Eleanor memandang berkeliling dengan cemas dan melihat anak-anak lain juga sama takutnya. Di buku Sejarah Sihir Hogwarts yang ia baca, tidak menyebutkan bagaimana para siswa diseleksi atau mungkin ia melewatkan detail penting itu. Mungkin guru-guru akan mnyuruh para murid mengubah tongkat mereka menjadi kain atau memunculkan mawar dari ujungnya. Ia tidak penah memraktekan sihir apapun dengan tongkatnya. Atau yang lebih buruk, ia mungkin tidak cukup untuk memenuhi syarat sebagai penyihir, ia akan dibuang melewati danau gelap dan tebing curam itu sendirian.
Kemudian sesuatu terjadi yang membuat terlonjak sekitar tiga puluhan senti ke atas—beberapa anak di belakang Eleanor menjerit.
“apa apa—“
Eleanor ternganga. Begitu juga anak-anak di sekitarnya. Kira-kira dua puluh hantu baru saja masuk menembus dinding belakang. Putih berkilau bagai mutiara dan agak transparan, mereka melayang di ruangan, sibuk mengobrol dan nyaris tidak memedulikan murid-murid kelas satu. Kelihatannya mereka sedang bertengkar. Hantu yang kelihatan seperti rahib kecil-gemuk berkata, “Maafkan dan lupakan. Menurutku kita harus memberinya kesempatan kedua…”
“Rahibku sayang, bukankah kita sudah memberi Peeves semua kesempatan yang layak diterimanya? Dia membuat kita semua mendapat nama buruk dan kau tahu, dia bahkan bukan hantu betulan—eh, sedang apa kalian semua di sini?” Hantu yang memakai kerah rimpel dan celana ketat tiba-tiba menyadari ada murid-murid kelas satu.
Tak ada yang menjawab.
“Murid-murid baru!” kata si rahib gemuk, memandang berkeliling sambil tersenyum. “Akan segera diseleksi, kan?”

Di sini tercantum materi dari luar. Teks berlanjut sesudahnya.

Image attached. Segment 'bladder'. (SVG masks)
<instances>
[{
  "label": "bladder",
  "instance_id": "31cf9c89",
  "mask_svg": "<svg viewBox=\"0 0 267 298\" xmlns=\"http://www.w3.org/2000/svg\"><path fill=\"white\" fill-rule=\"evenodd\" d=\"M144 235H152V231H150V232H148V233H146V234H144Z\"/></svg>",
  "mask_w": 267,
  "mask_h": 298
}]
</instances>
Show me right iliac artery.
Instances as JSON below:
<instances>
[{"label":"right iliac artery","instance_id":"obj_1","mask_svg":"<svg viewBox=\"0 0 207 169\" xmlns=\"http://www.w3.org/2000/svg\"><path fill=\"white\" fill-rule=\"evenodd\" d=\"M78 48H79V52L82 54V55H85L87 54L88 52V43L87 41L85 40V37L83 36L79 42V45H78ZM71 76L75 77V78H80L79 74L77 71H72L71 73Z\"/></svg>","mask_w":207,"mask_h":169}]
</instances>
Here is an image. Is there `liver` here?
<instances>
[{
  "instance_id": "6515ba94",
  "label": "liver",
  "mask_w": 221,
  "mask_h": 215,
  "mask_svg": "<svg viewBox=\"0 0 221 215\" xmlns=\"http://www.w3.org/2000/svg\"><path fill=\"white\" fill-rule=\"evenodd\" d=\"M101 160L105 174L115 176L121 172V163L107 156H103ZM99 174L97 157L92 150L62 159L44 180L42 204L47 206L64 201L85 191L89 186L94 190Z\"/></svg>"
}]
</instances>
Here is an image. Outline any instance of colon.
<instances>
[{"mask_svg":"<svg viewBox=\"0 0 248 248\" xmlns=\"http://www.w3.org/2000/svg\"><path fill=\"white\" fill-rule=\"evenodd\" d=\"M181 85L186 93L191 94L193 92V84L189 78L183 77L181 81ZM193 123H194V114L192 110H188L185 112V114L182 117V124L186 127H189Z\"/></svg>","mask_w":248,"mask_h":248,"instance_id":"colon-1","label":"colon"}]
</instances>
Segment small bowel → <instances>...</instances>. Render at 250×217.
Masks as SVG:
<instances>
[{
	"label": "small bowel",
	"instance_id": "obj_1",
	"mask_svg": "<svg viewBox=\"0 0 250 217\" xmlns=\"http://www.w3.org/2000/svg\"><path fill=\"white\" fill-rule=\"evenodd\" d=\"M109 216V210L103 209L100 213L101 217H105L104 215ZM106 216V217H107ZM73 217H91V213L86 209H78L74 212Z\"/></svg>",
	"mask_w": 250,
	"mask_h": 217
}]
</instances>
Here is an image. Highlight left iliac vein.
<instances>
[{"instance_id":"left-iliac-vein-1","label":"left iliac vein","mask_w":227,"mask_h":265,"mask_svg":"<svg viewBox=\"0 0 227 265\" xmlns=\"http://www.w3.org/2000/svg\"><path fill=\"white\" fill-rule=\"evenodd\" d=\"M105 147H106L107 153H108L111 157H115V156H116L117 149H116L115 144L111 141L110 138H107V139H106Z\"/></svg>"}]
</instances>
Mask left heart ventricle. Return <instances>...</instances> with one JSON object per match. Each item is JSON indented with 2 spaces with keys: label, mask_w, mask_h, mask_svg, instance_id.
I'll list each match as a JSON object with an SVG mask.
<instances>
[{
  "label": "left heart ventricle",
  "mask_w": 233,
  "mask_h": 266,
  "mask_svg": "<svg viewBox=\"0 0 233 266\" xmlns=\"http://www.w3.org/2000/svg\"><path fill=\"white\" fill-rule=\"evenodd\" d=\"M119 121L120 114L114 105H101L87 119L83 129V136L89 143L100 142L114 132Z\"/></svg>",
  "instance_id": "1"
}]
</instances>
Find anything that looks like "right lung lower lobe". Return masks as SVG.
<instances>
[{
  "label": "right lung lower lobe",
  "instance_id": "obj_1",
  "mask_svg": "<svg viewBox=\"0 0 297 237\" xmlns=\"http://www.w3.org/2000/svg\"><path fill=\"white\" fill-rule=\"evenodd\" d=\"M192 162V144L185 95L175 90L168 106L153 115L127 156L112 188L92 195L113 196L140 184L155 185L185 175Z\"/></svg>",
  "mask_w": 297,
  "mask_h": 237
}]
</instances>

Beberapa anak mengangguk tanpa suara.
“Mudah-mudahan kita ketemu lagi di Hufflepuff!” kata si rahib. “Asramaku dulu di situ.”

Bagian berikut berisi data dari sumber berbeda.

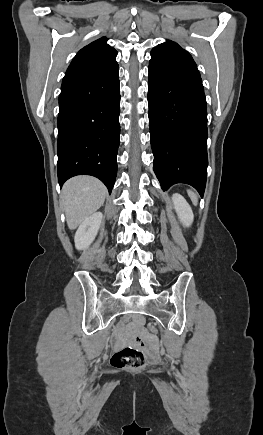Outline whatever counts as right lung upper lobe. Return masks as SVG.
Here are the masks:
<instances>
[{"label":"right lung upper lobe","instance_id":"cb5924a9","mask_svg":"<svg viewBox=\"0 0 263 435\" xmlns=\"http://www.w3.org/2000/svg\"><path fill=\"white\" fill-rule=\"evenodd\" d=\"M117 51L102 37L82 48L69 65L62 83L104 72L117 64Z\"/></svg>","mask_w":263,"mask_h":435}]
</instances>
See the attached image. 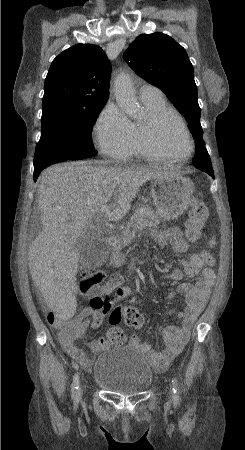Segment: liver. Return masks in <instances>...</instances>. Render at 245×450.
<instances>
[{"label": "liver", "mask_w": 245, "mask_h": 450, "mask_svg": "<svg viewBox=\"0 0 245 450\" xmlns=\"http://www.w3.org/2000/svg\"><path fill=\"white\" fill-rule=\"evenodd\" d=\"M177 172L161 168H119L74 163L56 164L41 175L38 207L42 231L28 250L31 276L49 308L61 319L76 311V241L85 235L102 207L112 221L130 210L139 188L148 180ZM180 174V173H177Z\"/></svg>", "instance_id": "6515ba94"}]
</instances>
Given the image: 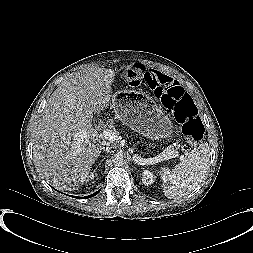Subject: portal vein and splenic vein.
I'll return each instance as SVG.
<instances>
[{"label":"portal vein and splenic vein","instance_id":"18ae733b","mask_svg":"<svg viewBox=\"0 0 253 253\" xmlns=\"http://www.w3.org/2000/svg\"><path fill=\"white\" fill-rule=\"evenodd\" d=\"M103 136L105 139H108L110 141H115L118 140V135L115 131L110 130V129H104L102 132ZM178 152L173 150V149H169L168 151L164 152L163 154L159 155L157 158L159 161L161 160H168L171 158H174L176 156H178Z\"/></svg>","mask_w":253,"mask_h":253}]
</instances>
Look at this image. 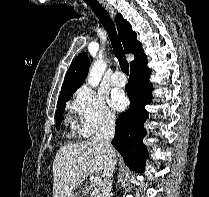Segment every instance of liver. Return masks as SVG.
Wrapping results in <instances>:
<instances>
[{"label": "liver", "instance_id": "liver-1", "mask_svg": "<svg viewBox=\"0 0 209 197\" xmlns=\"http://www.w3.org/2000/svg\"><path fill=\"white\" fill-rule=\"evenodd\" d=\"M106 157L104 144L95 136L60 147L53 161V197H66L89 175L103 170Z\"/></svg>", "mask_w": 209, "mask_h": 197}]
</instances>
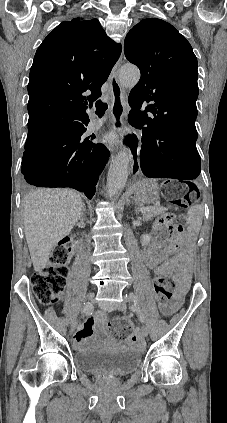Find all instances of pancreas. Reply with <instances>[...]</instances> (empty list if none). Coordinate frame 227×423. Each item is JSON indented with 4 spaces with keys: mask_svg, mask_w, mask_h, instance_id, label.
Here are the masks:
<instances>
[{
    "mask_svg": "<svg viewBox=\"0 0 227 423\" xmlns=\"http://www.w3.org/2000/svg\"><path fill=\"white\" fill-rule=\"evenodd\" d=\"M154 208H157V210L144 211L143 215L145 219H150V217H154L157 213H162V211H164L163 208H159V206H154Z\"/></svg>",
    "mask_w": 227,
    "mask_h": 423,
    "instance_id": "1",
    "label": "pancreas"
}]
</instances>
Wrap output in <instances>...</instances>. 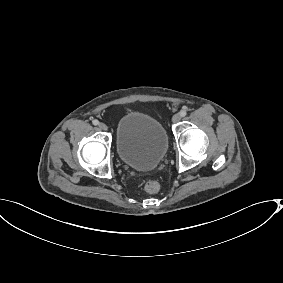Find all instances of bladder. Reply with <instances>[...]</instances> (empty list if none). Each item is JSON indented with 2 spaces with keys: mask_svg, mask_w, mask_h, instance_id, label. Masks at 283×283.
I'll list each match as a JSON object with an SVG mask.
<instances>
[{
  "mask_svg": "<svg viewBox=\"0 0 283 283\" xmlns=\"http://www.w3.org/2000/svg\"><path fill=\"white\" fill-rule=\"evenodd\" d=\"M115 146L121 161L133 169H153L164 158L168 135L154 117L131 111L125 113L115 128Z\"/></svg>",
  "mask_w": 283,
  "mask_h": 283,
  "instance_id": "obj_1",
  "label": "bladder"
}]
</instances>
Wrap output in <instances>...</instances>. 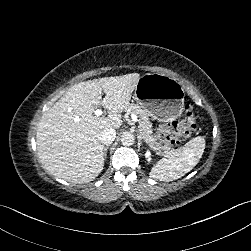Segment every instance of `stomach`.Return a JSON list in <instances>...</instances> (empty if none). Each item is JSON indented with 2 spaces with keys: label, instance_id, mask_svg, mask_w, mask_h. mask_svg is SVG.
Segmentation results:
<instances>
[{
  "label": "stomach",
  "instance_id": "obj_1",
  "mask_svg": "<svg viewBox=\"0 0 251 251\" xmlns=\"http://www.w3.org/2000/svg\"><path fill=\"white\" fill-rule=\"evenodd\" d=\"M133 97L153 119L170 122L183 112L185 91L166 74L146 73L139 78Z\"/></svg>",
  "mask_w": 251,
  "mask_h": 251
}]
</instances>
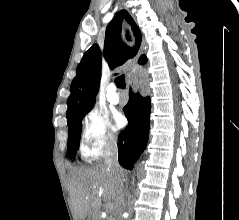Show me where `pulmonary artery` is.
<instances>
[{
    "label": "pulmonary artery",
    "instance_id": "1",
    "mask_svg": "<svg viewBox=\"0 0 239 220\" xmlns=\"http://www.w3.org/2000/svg\"><path fill=\"white\" fill-rule=\"evenodd\" d=\"M107 100L112 104H117L120 101V96L114 83L109 84L107 88Z\"/></svg>",
    "mask_w": 239,
    "mask_h": 220
}]
</instances>
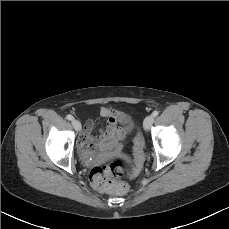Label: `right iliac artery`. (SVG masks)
<instances>
[{"mask_svg":"<svg viewBox=\"0 0 229 229\" xmlns=\"http://www.w3.org/2000/svg\"><path fill=\"white\" fill-rule=\"evenodd\" d=\"M67 119L68 120H73V116L69 114V115H67Z\"/></svg>","mask_w":229,"mask_h":229,"instance_id":"obj_1","label":"right iliac artery"}]
</instances>
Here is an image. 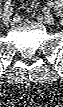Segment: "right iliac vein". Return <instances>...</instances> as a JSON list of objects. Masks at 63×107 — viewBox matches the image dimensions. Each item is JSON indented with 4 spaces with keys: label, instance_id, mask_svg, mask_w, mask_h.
Instances as JSON below:
<instances>
[{
    "label": "right iliac vein",
    "instance_id": "63e3f726",
    "mask_svg": "<svg viewBox=\"0 0 63 107\" xmlns=\"http://www.w3.org/2000/svg\"><path fill=\"white\" fill-rule=\"evenodd\" d=\"M11 19H10V16L9 15H4L3 16V23L5 25H8L10 23Z\"/></svg>",
    "mask_w": 63,
    "mask_h": 107
}]
</instances>
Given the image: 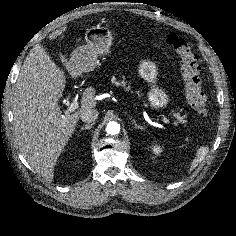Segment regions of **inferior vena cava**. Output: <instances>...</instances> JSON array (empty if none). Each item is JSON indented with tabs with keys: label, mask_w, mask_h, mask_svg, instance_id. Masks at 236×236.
Masks as SVG:
<instances>
[{
	"label": "inferior vena cava",
	"mask_w": 236,
	"mask_h": 236,
	"mask_svg": "<svg viewBox=\"0 0 236 236\" xmlns=\"http://www.w3.org/2000/svg\"><path fill=\"white\" fill-rule=\"evenodd\" d=\"M98 111L94 108L83 110L80 114V118L83 122L91 123L98 118Z\"/></svg>",
	"instance_id": "1"
}]
</instances>
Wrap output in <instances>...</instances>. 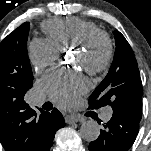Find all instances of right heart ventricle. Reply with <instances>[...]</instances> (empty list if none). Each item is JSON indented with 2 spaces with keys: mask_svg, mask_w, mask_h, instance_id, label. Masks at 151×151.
Masks as SVG:
<instances>
[{
  "mask_svg": "<svg viewBox=\"0 0 151 151\" xmlns=\"http://www.w3.org/2000/svg\"><path fill=\"white\" fill-rule=\"evenodd\" d=\"M43 31L59 50L76 47L99 27L90 21L79 18L52 19L46 21Z\"/></svg>",
  "mask_w": 151,
  "mask_h": 151,
  "instance_id": "obj_1",
  "label": "right heart ventricle"
}]
</instances>
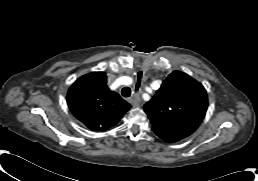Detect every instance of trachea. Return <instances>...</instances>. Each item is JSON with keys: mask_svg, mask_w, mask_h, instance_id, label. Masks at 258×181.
<instances>
[{"mask_svg": "<svg viewBox=\"0 0 258 181\" xmlns=\"http://www.w3.org/2000/svg\"><path fill=\"white\" fill-rule=\"evenodd\" d=\"M122 95L124 97H129L131 95V89L129 87H124L122 89Z\"/></svg>", "mask_w": 258, "mask_h": 181, "instance_id": "1", "label": "trachea"}]
</instances>
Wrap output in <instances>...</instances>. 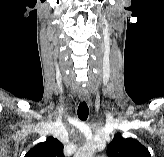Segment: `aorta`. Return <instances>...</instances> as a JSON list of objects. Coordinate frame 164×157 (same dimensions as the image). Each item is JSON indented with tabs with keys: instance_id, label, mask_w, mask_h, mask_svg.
Masks as SVG:
<instances>
[{
	"instance_id": "1",
	"label": "aorta",
	"mask_w": 164,
	"mask_h": 157,
	"mask_svg": "<svg viewBox=\"0 0 164 157\" xmlns=\"http://www.w3.org/2000/svg\"><path fill=\"white\" fill-rule=\"evenodd\" d=\"M94 151V145H85L81 150L76 153L75 157H93Z\"/></svg>"
}]
</instances>
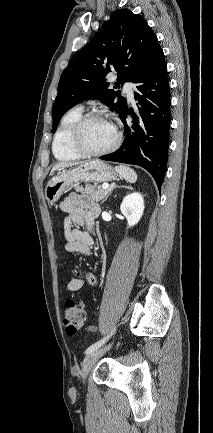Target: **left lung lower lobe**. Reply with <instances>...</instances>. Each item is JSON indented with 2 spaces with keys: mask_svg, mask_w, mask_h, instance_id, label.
<instances>
[{
  "mask_svg": "<svg viewBox=\"0 0 213 433\" xmlns=\"http://www.w3.org/2000/svg\"><path fill=\"white\" fill-rule=\"evenodd\" d=\"M167 65L161 47L157 48L144 69L133 79L137 91L136 112L127 109L121 115L125 127L122 146L100 159L139 165L154 177L158 188L167 170L169 130L171 123V99ZM131 114L133 121L126 123Z\"/></svg>",
  "mask_w": 213,
  "mask_h": 433,
  "instance_id": "obj_1",
  "label": "left lung lower lobe"
}]
</instances>
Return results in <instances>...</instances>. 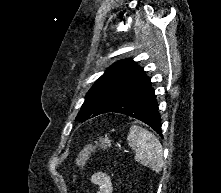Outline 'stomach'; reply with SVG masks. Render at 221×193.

“Minggir kalian,” terdengar suara tegas. “Upacara seleksi akan segera dimulai.”
Profesor McGonagall telah kembali. Satu demi satu, hantu-hantu itu melayang keluar menembus dinding yang berhadapan.
“Sekarang berbaris satu-satu,” kata Profesor McGonagall kepada anak-anak kelas satu, “dan ikuti aku.”

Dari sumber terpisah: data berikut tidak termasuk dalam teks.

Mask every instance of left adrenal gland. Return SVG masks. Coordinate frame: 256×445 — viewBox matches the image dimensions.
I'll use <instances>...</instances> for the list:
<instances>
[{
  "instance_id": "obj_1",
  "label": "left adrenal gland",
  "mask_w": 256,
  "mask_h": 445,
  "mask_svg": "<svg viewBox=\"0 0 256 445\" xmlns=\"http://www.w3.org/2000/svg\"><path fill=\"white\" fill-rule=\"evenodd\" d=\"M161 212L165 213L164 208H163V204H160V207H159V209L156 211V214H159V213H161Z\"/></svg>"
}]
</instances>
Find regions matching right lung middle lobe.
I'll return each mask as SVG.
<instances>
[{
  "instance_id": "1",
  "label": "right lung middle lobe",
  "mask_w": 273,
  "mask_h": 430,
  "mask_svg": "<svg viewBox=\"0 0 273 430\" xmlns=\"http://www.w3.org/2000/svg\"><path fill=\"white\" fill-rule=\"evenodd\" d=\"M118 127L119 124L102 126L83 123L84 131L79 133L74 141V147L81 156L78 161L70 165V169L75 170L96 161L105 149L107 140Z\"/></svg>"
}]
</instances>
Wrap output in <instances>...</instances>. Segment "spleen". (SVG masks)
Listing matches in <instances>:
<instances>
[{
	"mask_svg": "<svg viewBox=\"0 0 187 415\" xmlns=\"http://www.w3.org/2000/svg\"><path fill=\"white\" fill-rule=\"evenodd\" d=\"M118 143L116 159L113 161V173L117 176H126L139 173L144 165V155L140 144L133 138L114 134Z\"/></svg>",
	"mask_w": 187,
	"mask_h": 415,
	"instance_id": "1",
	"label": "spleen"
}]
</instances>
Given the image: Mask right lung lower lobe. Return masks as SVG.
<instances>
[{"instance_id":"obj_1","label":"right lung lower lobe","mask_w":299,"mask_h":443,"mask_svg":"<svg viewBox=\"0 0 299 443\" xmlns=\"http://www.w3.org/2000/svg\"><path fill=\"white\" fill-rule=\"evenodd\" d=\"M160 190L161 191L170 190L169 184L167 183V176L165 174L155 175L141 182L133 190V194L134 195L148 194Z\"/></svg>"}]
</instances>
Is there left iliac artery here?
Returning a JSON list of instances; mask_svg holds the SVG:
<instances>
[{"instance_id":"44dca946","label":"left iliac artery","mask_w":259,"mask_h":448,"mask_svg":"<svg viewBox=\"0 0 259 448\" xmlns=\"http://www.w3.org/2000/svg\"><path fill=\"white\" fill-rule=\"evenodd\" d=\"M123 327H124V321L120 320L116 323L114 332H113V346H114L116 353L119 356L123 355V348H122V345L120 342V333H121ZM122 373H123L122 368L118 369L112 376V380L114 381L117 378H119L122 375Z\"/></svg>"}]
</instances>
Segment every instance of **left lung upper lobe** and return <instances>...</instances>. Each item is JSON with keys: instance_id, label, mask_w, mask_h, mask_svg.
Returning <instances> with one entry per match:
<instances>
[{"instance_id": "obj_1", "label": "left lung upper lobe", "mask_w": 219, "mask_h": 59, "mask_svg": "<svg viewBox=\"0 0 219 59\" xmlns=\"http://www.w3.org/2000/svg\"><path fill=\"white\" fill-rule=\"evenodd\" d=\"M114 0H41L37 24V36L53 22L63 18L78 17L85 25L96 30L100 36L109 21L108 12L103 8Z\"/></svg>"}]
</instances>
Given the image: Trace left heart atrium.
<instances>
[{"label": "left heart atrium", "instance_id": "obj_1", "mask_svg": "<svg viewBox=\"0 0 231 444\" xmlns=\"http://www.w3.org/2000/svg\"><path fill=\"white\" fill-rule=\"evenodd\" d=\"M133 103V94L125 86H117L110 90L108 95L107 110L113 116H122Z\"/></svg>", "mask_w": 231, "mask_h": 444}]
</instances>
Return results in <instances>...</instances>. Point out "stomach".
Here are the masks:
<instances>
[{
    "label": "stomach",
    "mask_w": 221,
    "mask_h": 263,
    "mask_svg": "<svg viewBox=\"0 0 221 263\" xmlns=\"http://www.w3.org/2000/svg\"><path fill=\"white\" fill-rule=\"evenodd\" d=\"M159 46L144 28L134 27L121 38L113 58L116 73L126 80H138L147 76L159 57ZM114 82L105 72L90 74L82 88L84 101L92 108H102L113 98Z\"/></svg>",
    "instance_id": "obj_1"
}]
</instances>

Merasa berat seakan kakinya berubah jadi timah, Eleanor masuk barisan di belakang anak beramput pirangnya hampir sama dengannya dan Isabelle mengikuti di belakang. Mereka berjalan meninggalkan ruangan itu, kembali ke aula depan dan masuk lewat sepasang pintu ganda ke Aula Besar.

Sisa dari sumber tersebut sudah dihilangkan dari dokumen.